Yesterday, the Supreme Court heard oral argument in Spokeo, Inc. v. Robins, No. 13-1339 (SCOTUSBlog page). The question presented is “Whether Congress may confer Article III standing upon a plaintiff who suffers no concrete harm, and who therefore could not otherwise invoke the jurisdiction of a federal court, by authorizing a private right of action based on a bare violation of a federal statute.” The case has been highlighted as one that potentially could have a significant impact on class action practice because many class actions involve claims in which the named plaintiff at least arguably did not suffer a concrete harm, and thus may not have standing to sue. The impact on insurance class actions is likely to be in circumstances where: (1) insurers are subject to regulation under federal statutes, such as the Fair Debt Collection Practices Act or Telephone Consumer Protection Act; (2) insurers are subject to state regulation, but the suit is brought in or removed to federal court; or (3) insurers are sued in state court, but the state jurisprudence on standing aligns itself with the Supreme Court’s Article III case law.

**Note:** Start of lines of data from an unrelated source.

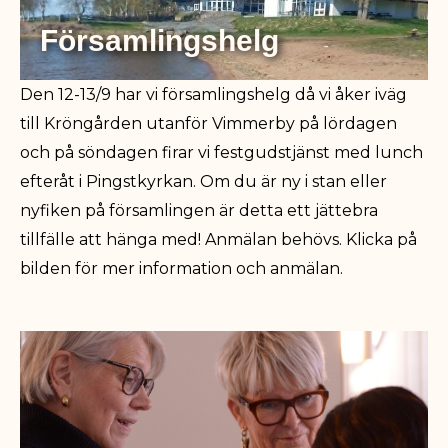
Församlingshelg
Den 12-13/9 har vi församlingshelg då vi åker iväg
till Kröngården utanför Vimmerby på lördagen
och på söndagen firar vi festgudstjänst med lunch
efteråt i Pingstkyrkan. Om du är ny i stan eller
nyfiken på församlingen är detta ett jättebra
tillfälle att hänga med! Anmälan behövs. Klicka på
bilden för mer information och anmälan.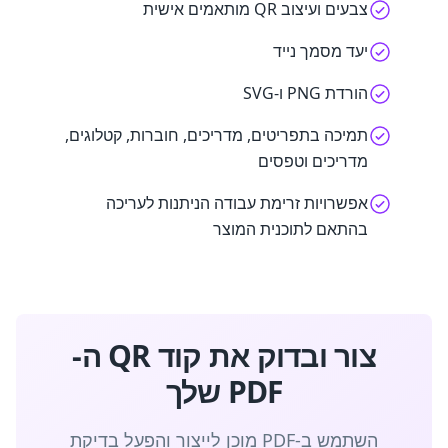
צבעים ועיצוב QR מותאמים אישית
יעד מסמך נייד
הורדת PNG ו-SVG
תמיכה בתפריטים, מדריכים, חוברות, קטלוגים,
מדריכים וטפסים
אפשרויות זרימת עבודה הניתנות לעריכה
בהתאם לתוכנית המוצר
צור ובדוק את קוד QR ה-
PDF שלך
השתמש ב-PDF מוכן לייצור והפעל בדיקת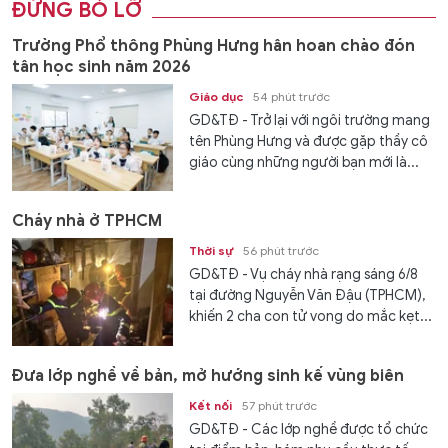
ĐỪNG BỎ LỠ
Trường Phổ thông Phùng Hưng hân hoan chào đón
tân học sinh năm 2026
Giáo dục
54 phút trước
GD&TĐ - Trở lại với ngôi trường mang
tên Phùng Hưng và được gặp thầy cô
giáo cùng những người bạn mới là...
Cháy nhà ở TPHCM
Thời sự
56 phút trước
GD&TĐ - Vụ cháy nhà rạng sáng 6/8
tại đường Nguyễn Văn Đậu (TPHCM),
khiến 2 cha con tử vong do mắc kẹt...
Đưa lớp nghề về bản, mở hướng sinh kế vùng biên
Kết nối
57 phút trước
GD&TĐ - Các lớp nghề được tổ chức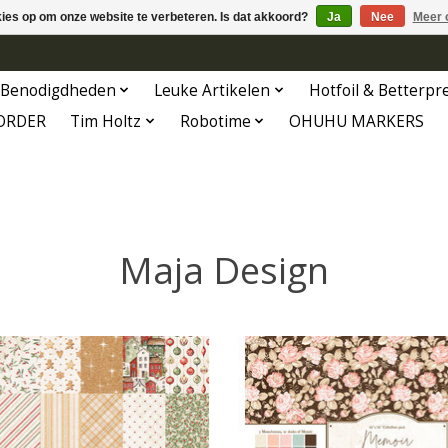
kies op om onze website te verbeteren. Is dat akkoord?
Ja
Nee
Meer 
Benodigdheden
Leuke Artikelen
Hotfoil & Betterpr
ORDER
Tim Holtz
Robotime
OHUHU MARKERS
Maja Design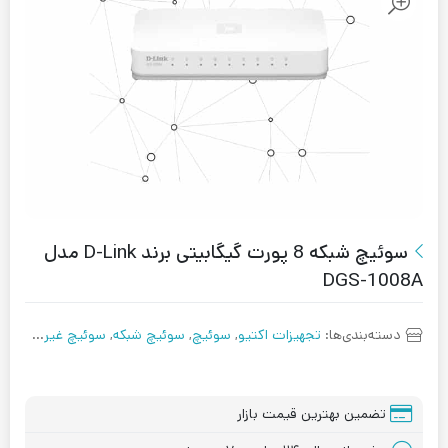
سوئیچ شبکه 8 پورت گیگابیتی برند D-Link مدل
DGS-1008A
دسته‌بندی‌ها:
تجهیزات اکتیو
,
سوئیچ
,
سوئیچ شبکه
,
سوئیچ غیر مدیریتی
تضمین بهترین قیمت بازار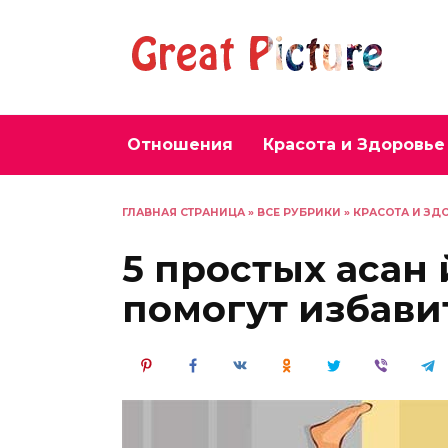
Перейти
к
содержанию
Отношения
Красота и Здоровье
ГЛАВНАЯ СТРАНИЦА
»
ВСЕ РУБРИКИ
»
КРАСОТА И ЗД
5 простых асан 
помогут избави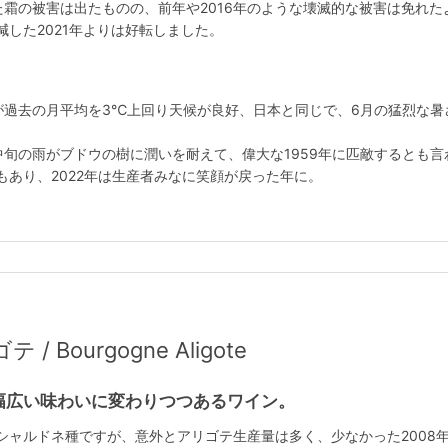
した霜の被害は出たものの、前年や2016年のような壊滅的な被害は免れた
した2021年よりは好転しました。
が過去の月平均を3℃上回り天候が良好、日本と同じで、6月の猛烈な暑
中旬の雨がブドウの樹に潤いを耐えて、偉大な1959年に匹敵するとも言
あり、2022年は生産者みなに笑顔が戻った年に。
Bourgogne Aligote
幅広い味わいに変わりつつあるワイン。
ャルドネ種ですが、意外とアリゴテ生産量は多く、少なかった2008年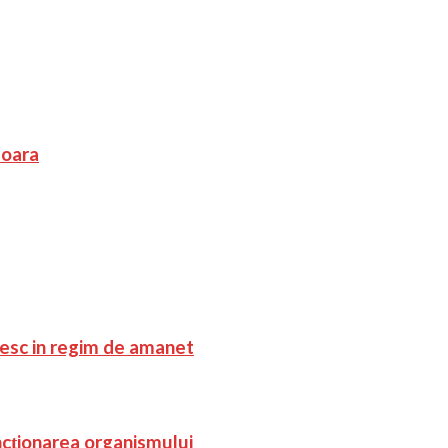
soara
esc in regim de amanet
ncționarea organismului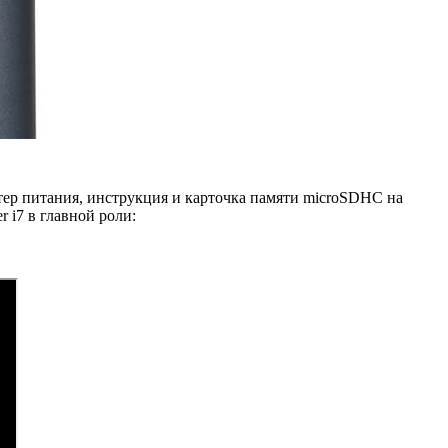
птер питания, инструкция и карточка памяти microSDHC на
 i7 в главной роли:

Based on my review of the oral argument transcript, the Justices were most concerned about where to draw the line. The case involves allegations that the defendant violated the Fair Credit Reporting Act by publishing personal information about the plaintiff that was grossly inaccurate, but the plaintiff could not identify particularized harm that he suffered beyond the publication of inaccurate information (which may or may not have been seen by anyone). The Ninth Circuit concluded that Congress could, in this context, essentially create standing by statute.

The Court seemed to be largely in agreement that there has to be some concrete harm beyond a mere statutory violation, and thus that the Ninth Circuit’s opinion was incorrect or not well-written in at least some respects. The Justices appeared to disagree about whether, on the allegations in this case (which was decided on a motion to dismiss), there is a harm sufficient to confer standing. Andrew Pincus, arguing for the defendant, asserted that the plaintiff would need to show that something happened to his credit or with an employment opportunity. Justice Kagan responded “that’s a really hard thing to do,” and suggested that it should be sufficient merely that someone was inaccurately represented in a credit report. Justice Breyer appeared to agree with that. Pincus later pointed out how an amicus brief detailed how actual harm can be shown. Justice Kennedy suggested that in the Internet age there “has to be some real injury” in this type of circumstance, and that perhaps Congress was holding credit agencies to a higher standard.  Chief Justice Roberts suggested that “you have to look at whether the plaintiffs have been injured in fact, and that some plaintiffs will be able to proceed if they can make that showing and others may not.” He noted that “the requirement of a case or controversy . . . has always been recognized as at the core of Article III jurisdiction. And we have a legion of cases that say you have to have actual injury.” Justice Breyer seemed to indicate that he read the Fair Credit Reporting Act as requiring a showing that false information was published, not merely that there was a bad practice by the defendant. He later suggested that the statute would need to be construed in that manner to save its constitutionality. Justice Alito asked about whether there was any indication that anyone actually searched the defendant’s database for information about the plaintiff (there was not). He suggested that, in the absence of such a showing, any harm would be speculative. Justice Sotomayor, however, took the view that “I think the breach of any legal right you’re given . . . gives Article III jurisdiction” and “[t]here is a difference between that and whether you’re within the zone of interest of a statute.” That view, however, did not appear likely to command a majority.

My prediction is that this case will be a close call, possibly a 5-4 decision. The decision might turn on the language of the statute at issue and the specific allegations here more than on the broader constitutional principles of standing. If that is the case, it won’t be a blockbuster decision. But you never know.